Archie and Betty go to see Nana Rose, who does indeed have insider knowledge about the vigilante execution. The unlucky man was buried alive — and not only that, but Betty’s grandfather was among the posse who killed him. As Betty frets over her possible family complicity in this whole ugly mess (is that why the Black Hood targeted her in the first place?), Archie grabs her hand to calm her down, and they share a brief kiss in the car, parked right outside the Blossom place. Cheryl sees this smooch from her window. What’s that? No, I’m sure she won’t find a way to deviously leverage this information in the most socially destructive way possible! How could you even think that?!

Among Betty’s grandfather’s things is an old photo of a group of men having just, ahem, “planted a tree” in Pickens Park. They head there immediately, calling the sheriff on the way. Waiting for the kids is a shovel in the dirt, next to a makeshift headstone that reads “Here Lies Joseph Conway, Sinner.” But the coffin buried below is empty.

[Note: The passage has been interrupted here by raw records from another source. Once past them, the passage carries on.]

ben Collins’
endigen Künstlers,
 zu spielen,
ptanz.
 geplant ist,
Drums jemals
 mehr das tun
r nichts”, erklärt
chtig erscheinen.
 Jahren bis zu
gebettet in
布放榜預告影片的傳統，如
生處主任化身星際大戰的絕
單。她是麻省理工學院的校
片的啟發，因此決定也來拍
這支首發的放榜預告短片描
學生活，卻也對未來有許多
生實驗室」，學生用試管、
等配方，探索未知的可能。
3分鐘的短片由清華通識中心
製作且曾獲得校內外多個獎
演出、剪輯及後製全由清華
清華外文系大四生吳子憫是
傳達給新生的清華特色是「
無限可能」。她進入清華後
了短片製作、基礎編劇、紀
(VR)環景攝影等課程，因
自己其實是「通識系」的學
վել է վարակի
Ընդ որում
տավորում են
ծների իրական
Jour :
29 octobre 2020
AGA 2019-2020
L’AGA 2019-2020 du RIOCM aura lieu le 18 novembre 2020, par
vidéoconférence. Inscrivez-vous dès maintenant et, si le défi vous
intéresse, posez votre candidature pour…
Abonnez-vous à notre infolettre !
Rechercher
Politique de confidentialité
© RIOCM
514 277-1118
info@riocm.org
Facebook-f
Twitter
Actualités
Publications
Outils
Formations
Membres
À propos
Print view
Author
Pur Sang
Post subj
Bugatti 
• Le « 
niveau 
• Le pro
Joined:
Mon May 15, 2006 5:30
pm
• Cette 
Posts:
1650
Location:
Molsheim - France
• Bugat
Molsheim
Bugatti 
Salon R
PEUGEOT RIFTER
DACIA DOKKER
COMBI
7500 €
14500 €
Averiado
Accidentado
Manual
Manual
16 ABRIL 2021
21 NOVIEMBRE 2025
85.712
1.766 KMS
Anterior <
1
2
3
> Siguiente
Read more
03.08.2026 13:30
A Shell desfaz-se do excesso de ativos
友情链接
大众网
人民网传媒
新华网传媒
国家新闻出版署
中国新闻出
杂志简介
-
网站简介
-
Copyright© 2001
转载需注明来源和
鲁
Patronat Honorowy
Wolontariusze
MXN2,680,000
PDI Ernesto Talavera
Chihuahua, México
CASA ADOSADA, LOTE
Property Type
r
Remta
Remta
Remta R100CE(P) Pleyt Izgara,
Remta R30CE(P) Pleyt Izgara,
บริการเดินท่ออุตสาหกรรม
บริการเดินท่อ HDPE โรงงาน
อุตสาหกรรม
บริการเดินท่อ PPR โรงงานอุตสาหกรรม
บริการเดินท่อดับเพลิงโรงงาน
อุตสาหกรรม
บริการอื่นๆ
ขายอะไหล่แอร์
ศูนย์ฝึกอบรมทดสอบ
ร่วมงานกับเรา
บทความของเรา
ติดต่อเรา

Ruh-roh. Who but the Black Hood should suddenly appear? He commands Archie to climb into the coffin or he’ll shoot Betty. Then, he forces to Betty to bury him. As she piles dirt on her friend, the Black Hood is momentarily distracted by the sound of approaching police sirens. Betty wisely takes this opportunity to bang him on the head with her shovel. (Evildoers: Be careful when you give your victims shovels! The No. 1 thing shovels are good for is digging, but the No. 2 thing shovels are good for is banging unsuspecting people in the head.) She frees Archie, who grabs the gun, and the kids give chase as the Black Hood flees. They catch up to him on Sweetwater Bridge, where he’s fatally shot not by Archie, but by Sheriff Keller. The man under the mask is none other than Joseph Svenson, nine intact fingers and all. But Archie was right: He’s not green-eyed like the OG Black Hood. Is this really whodunnit? The Scooby Gang, and the authorities, seem willing to believe so. At least for now.

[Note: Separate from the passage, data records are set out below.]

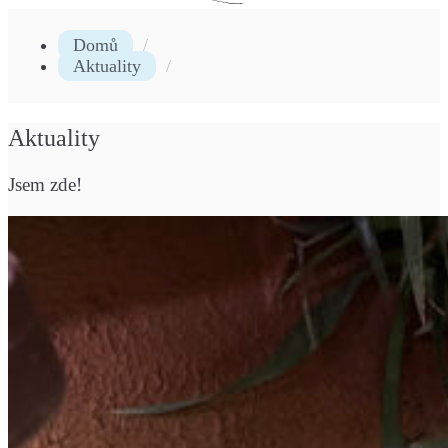
Domů
Aktuality
Aktuality
Jsem zde!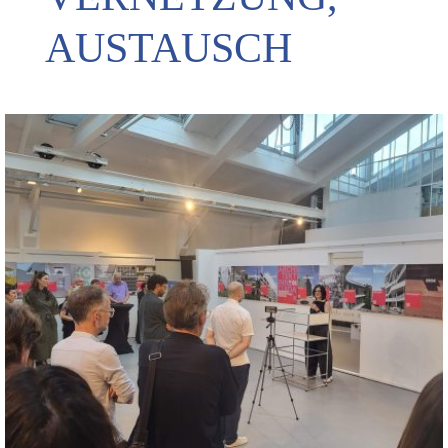
AUSTAUSCH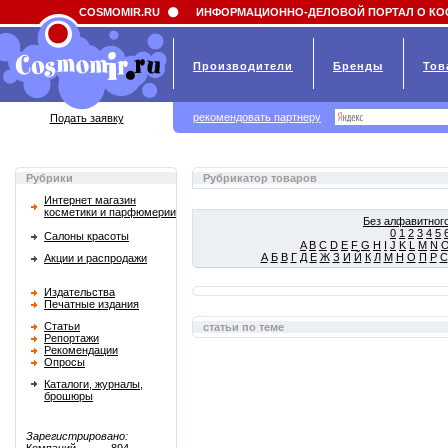
Field 'news_title' doesn't have a default value
COSMOMIR.RU
ИНФОРМАЦИОННО-ДЕЛОВОЙ ПОРТАЛ О КО
Производители
Бренды
Тов
рекомендовать партнеру
Подать заявку
Рубрики
Рубрикатор товаров
Интернет магазин
косметики и парфюмерии
Без алфавитного
0
1
2
3
4
5
Салоны красоты
A
B
C
D
E
F
G
H
I
J
K
L
M
N
А
Б
В
Г
Д
Е
Ж
З
И
Й
К
Л
М
Н
О
П
Р
С
Акции и распродажи
Издательства
Печатные издания
Статьи
статьи по теме
Репортажи
Рекомендации
Опросы
Каталоги, журналы,
брошюры
Зарегистрировано: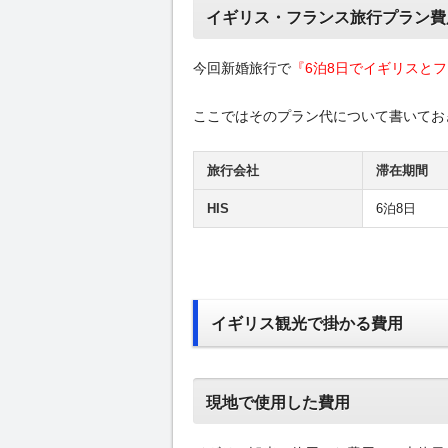
イギリス・フランス旅行プラン費
今回新婚旅行で
『6泊8日でイギリスと
ここではそのプラン代について書いてお
旅行会社
滞在期間
HIS
6泊8日
イギリス観光で掛かる費用
現地で使用した費用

On Christmas morning, the kids finally open their remaining gifts from their exes. Betty bought Jughead a vintage Underwood typewriter; Jughead bought Betty a signed first edition of Toni Morrison’s Beloved. And from Archie to Veronica, a locket with both their pictures inside. Veronica goes to see Archie to thank him — and that she does, beneath a sprig mistletoe on his porch that she took the liberty of hanging herself. After they kiss, as is required by federal law, she tells him that she loves him, too. Someone snaps photos of their embrace from a distance.

We end as Betty tosses her Black Hood souvenirs (that doesn’t feel like the right word, but I’m going with it) one by one into the roaring flames of her fireplace, including the actual black hood. But something feels off. She retrieves it. As Jughead’s narration puts it, “This isn’t over.”